There’s a recent survey by IDC in which the vast majority of enterprise respondents name IBM as the vendor able to most effectively provide Infrastructure as a Service (IaaS). Surprisingly (sort of), the megascale public cloud providers, Google, Microsoft and Amazon Web Services come in 5th, 6th and 7th respectively. As a former AWS employee and cloud analyst who firmly believes that a public cloud with essentially unlimited scale, relentless consistency and automated metered service is the “real” cloud, I generally agree with the sentiment that the old line IT companies like IBM and HP have fallen way behind. But from a business strategy and perception viewpoint, it might be a different story.
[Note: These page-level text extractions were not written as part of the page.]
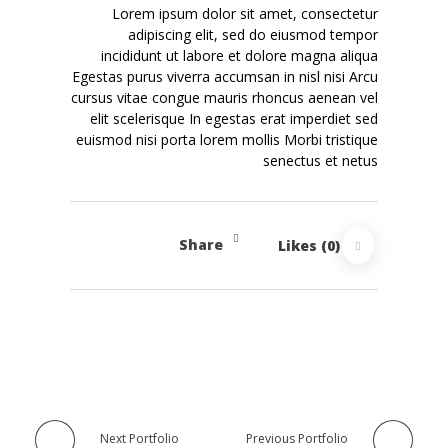
Lorem ipsum dolor sit amet, consectetur
adipiscing elit, sed do eiusmod tempor
incididunt ut labore et dolore magna aliqua
Egestas purus viverra accumsan in nisl nisi Arcu
cursus vitae congue mauris rhoncus aenean vel
elit scelerisque In egestas erat imperdiet sed
euismod nisi porta lorem mollis Morbi tristique
senectus et netus
Share
Likes (0)
Next Portfolio
Previous Portfolio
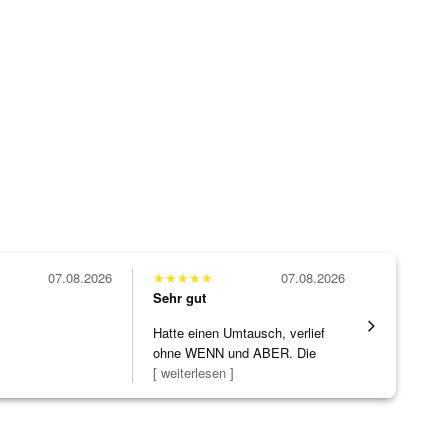
07.08.2026
★
★
★
★
★
07.08.2026
★
★
★
★
★
Sehr gut
Sehr gut
Hatte einen Umtausch, verlief
Die Ware k
ohne WENN und ABER. Die
erwartet. 
Schmuckstücke h
[ weiterlesen ]
verpackt.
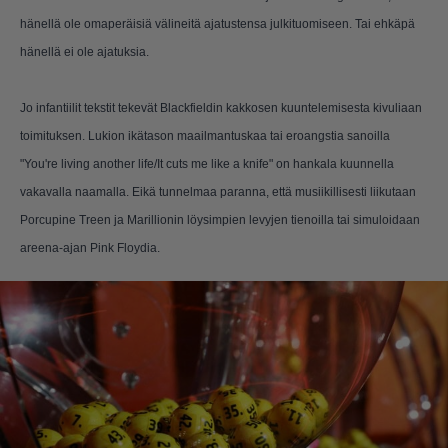
hänellä ole omaperäisiä välineitä ajatustensa julkituomiseen. Tai ehkäpä
hänellä ei ole ajatuksia.
Jo infantiilit tekstit tekevät Blackfieldin kakkosen kuuntelemisesta kivuliaan
toimituksen. Lukion ikätason maailmantuskaa tai eroangstia sanoilla
"You're living another life/It cuts me like a knife" on hankala kuunnella
vakavalla naamalla. Eikä tunnelmaa paranna, että musiikillisesti liikutaan
Porcupine Treen ja Marillionin löysimpien levyjen tienoilla tai simuloidaan
areena-ajan Pink Floydia.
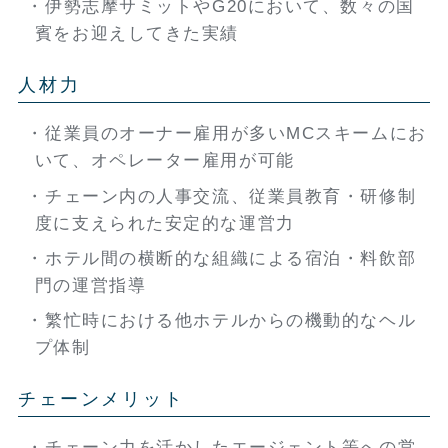
伊勢志摩サミットやG20において、数々の国
賓をお迎えしてきた実績
人材力
従業員のオーナー雇用が多いMCスキームにお
いて、
オペレーター雇用が可能
チェーン内の人事交流、従業員教育・研修制
度に支えられた安定的な運営力
ホテル間の横断的な組織による宿泊・料飲部
門の運営指導
繁忙時における他ホテルからの機動的なヘル
プ体制
チェーンメリット
チェーン力を活かしたエージェント等への営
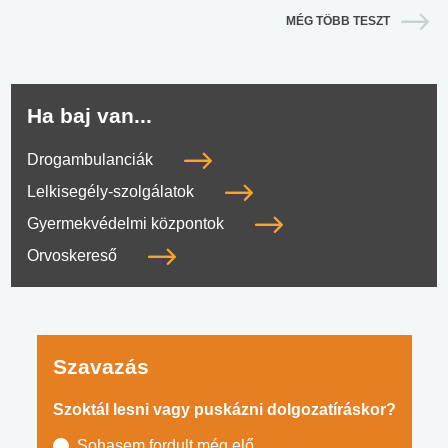
MÉG TÖBB TESZT
Ha baj van...
Drogambulanciák
Lelkisegély-szolgálatok
Gyermekvédelmi központok
Orvoskereső
Szavazás
Szoktál lesni vagy puskázni dolgozatíráskor?
Sohasem fordult még elő.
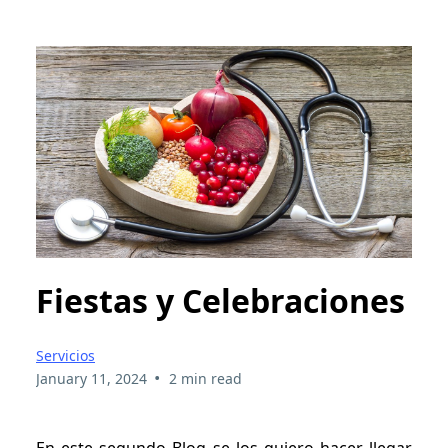
Fiestas y Celebraciones
Servicios
•
January 11, 2024
2 min read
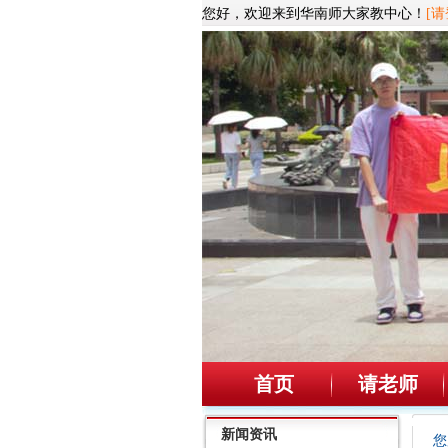
您好，欢迎来到华南师大家教中心！
[请
首页
请老师
新闻资讯
您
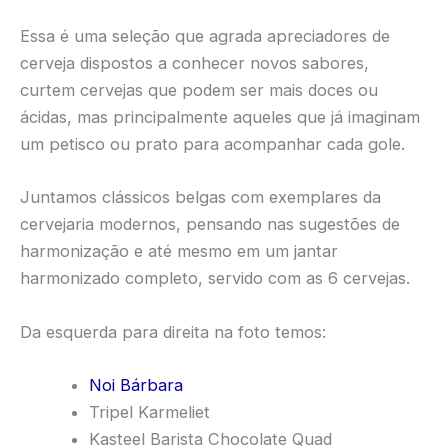
Essa é uma seleção que agrada apreciadores de
cerveja dispostos a conhecer novos sabores,
curtem cervejas que podem ser mais doces ou
ácidas, mas principalmente aqueles que já imaginam
um petisco ou prato para acompanhar cada gole.
Juntamos clássicos belgas com exemplares da
cervejaria modernos, pensando nas sugestões de
harmonização e até mesmo em um jantar
harmonizado completo, servido com as 6 cervejas.
Da esquerda para direita na foto temos:
Noi Bárbara
Tripel Karmeliet
Kasteel Barista Chocolate Quad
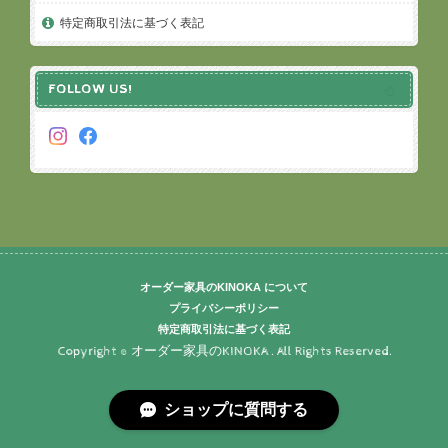
特定商取引法に基づく表記
FOLLOW US!
オーダー家具のKINOKA について
プライバシーポリシー
特定商取引法に基づく表記
Copyright © オーダー家具のKINOKA . All Rights Reserved.
ショップに質問する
IBM and AWS come at cloud from opposite ends of the spectrum, with recent sentiment casting AWS as the innovator and IBM the stodgy laggard. AWS has quietly built a dizzying array of cloud services that are truly innovative. Unconstrained by legacy technologies or an aging install base, AWS delivers the technologists’ dream of the cloud. A built from scratch platform that offers simple and elegant tools to dynamically scale to meet demand and to build next gen applications that leapfrog the limitations inherent in traditional IT: scale-up, on-premises hardware deployments that take years to design and deploy, millions of dollars to build and operate, and lock customers in to contracts, architectures and old ways of thinking. AWS has added a tremendous number of users, new services and improvements in an insanely short amount of time, disrupting the IT industry as a true outsider. But what AWS lacks is relationships with enterprise buyers, credibility with enterprise workloads and compatibility with what enterprises run today. If you want to use AWS for enterprise IT, you have to be willing to walk away from your investments in equipment, software and knowledge that you’ve accumulated over years of acquisition, operation and experience.
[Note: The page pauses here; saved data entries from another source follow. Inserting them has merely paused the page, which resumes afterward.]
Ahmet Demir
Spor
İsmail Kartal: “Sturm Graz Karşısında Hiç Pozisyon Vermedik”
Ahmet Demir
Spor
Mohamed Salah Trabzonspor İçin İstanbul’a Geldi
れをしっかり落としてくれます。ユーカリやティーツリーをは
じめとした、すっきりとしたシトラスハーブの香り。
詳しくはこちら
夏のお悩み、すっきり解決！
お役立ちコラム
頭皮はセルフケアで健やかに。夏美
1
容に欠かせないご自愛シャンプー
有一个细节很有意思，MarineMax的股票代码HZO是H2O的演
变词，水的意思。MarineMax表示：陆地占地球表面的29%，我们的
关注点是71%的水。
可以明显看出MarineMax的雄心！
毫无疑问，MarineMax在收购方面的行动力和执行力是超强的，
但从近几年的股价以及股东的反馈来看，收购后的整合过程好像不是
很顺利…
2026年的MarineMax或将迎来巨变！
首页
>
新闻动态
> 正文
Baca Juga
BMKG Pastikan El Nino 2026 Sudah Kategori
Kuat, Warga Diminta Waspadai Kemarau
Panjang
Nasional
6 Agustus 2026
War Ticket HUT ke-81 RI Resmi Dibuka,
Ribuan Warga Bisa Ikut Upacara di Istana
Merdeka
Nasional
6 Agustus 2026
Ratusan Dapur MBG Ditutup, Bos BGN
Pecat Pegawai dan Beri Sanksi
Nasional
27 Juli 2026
IBM on the other hand is the ultimate insider. They are the Kleenex of IT, with deep, decades long relationships with most every member of the Fortune 500, a comprehensive technology portfolio as well as a dominant services organization that is trusted to outsource whole IT organizations and solve complex business problems generally and for specific vertical challenges.
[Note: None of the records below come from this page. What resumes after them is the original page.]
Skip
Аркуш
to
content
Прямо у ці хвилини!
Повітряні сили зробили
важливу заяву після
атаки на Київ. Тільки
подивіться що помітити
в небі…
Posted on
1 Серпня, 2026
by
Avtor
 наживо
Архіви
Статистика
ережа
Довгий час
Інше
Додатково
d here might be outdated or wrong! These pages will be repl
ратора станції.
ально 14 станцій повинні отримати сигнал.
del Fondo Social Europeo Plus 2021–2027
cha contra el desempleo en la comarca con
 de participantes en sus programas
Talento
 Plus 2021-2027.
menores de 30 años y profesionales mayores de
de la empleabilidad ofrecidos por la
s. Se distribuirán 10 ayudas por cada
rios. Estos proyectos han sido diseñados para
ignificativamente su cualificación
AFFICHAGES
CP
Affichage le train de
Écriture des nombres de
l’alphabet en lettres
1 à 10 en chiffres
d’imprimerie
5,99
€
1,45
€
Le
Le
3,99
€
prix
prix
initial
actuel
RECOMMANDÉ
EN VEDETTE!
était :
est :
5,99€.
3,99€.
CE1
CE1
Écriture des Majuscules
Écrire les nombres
In spite of these advantages, IBM has watched the pack of upstarts﹣AWS, Google and Microsoft﹣create the cloud, while they peddle aging offerings with some new cloud badges glued on. Yes, they have acquired SoftLayer and gotten involved with OpenStack, but this has led them to a patchwork offering of native, bought and open-source offerings, many of which are dubious in credibility as “real cloud,” mostly being consumed as some sort of hosting arrangement, or on-premises semi-automed, private cloud that looks a lot like simple virtualization; all marginal improvements over traditional IT rather than transformational cloud innovation.
But as the IDC survey shows, IBM has the perception among enterprise buyers as THE leader in cloud. What the pure technologists at AWS and elsewhere might not realize is that Enterprise IT for the most part isn’t driven by innovation, or even cost savings, but by managing risk. As an analyst at Forrester, I heard over and over from enterprise IT leaders that they wouldn’t lose their jobs if they spent too much, or if things moved slowly, but that they would get fired if there was downtime, data loss or any other notable embarrassment. And people are scared of getting fired, as they are scared of choosing to adopt new technologies that render their hard earned skill sets irrelevant.
There’s no doubt that AWS, Microsoft, and Google have made big strides in creating the “real cloud,” innovation that will change our world forever. But the main consumers of this innovation today are startups with no legacy architectures to integrate with and little to lose, as well as innovators within enterprises that have used their credit cards to solve problems quickly and effectively. When it comes to mission critical deals purchased by central IT at Fortune 500 companies, there’s little the cloud innovators can point to. Which doesn’t mean that IBM has won, but it does mean that the winner in enterprise cloud has yet to be determined.
While IBM may seem to be slow playing the innovation of the cloud with a focus on private and hybrid architectures, and a willingness to choose custom architectures as opposed to true industrialization of IT, this is where the majority of enterprises are today. While IBM might not be first in cloud innovation, they are having a conversation with the largest number of enterprises about how to solve huge business problems with cloud technology, which AWS is struggling to do. IBM typically has 20 or more representatives with badged access to the offices of much of the Fortune 500, and has many more in the case of services deals. Each AWS rep typically carries 20 or more enterprise accounts and struggles to find phone numbers for IT leaders, much less the ability to convince them that AWS can solve their most challenging problems. IBM has thousands of seasoned professional services staffers around the globe actively tackling the world’s toughest business problems, along with partnerships with every software, hardware and systems integrator option out there. AWS has a professional services team that could probably fit in a single school bus, and is struggling to build productive relationships with the big SI firms and the vendors that power the enterprise.
It’s easy to ding IBM on not innovating enough or transforming enterprise IT quickly enough. But it would be foolish to think that they won’t be able to shape the future of enterprise cloud adoption and the face of enterprise computing over the next decade given the trust, credibility, and deep relationships they bring to the table, as well as the huge investments they have made and planned in their effort to win in cloud.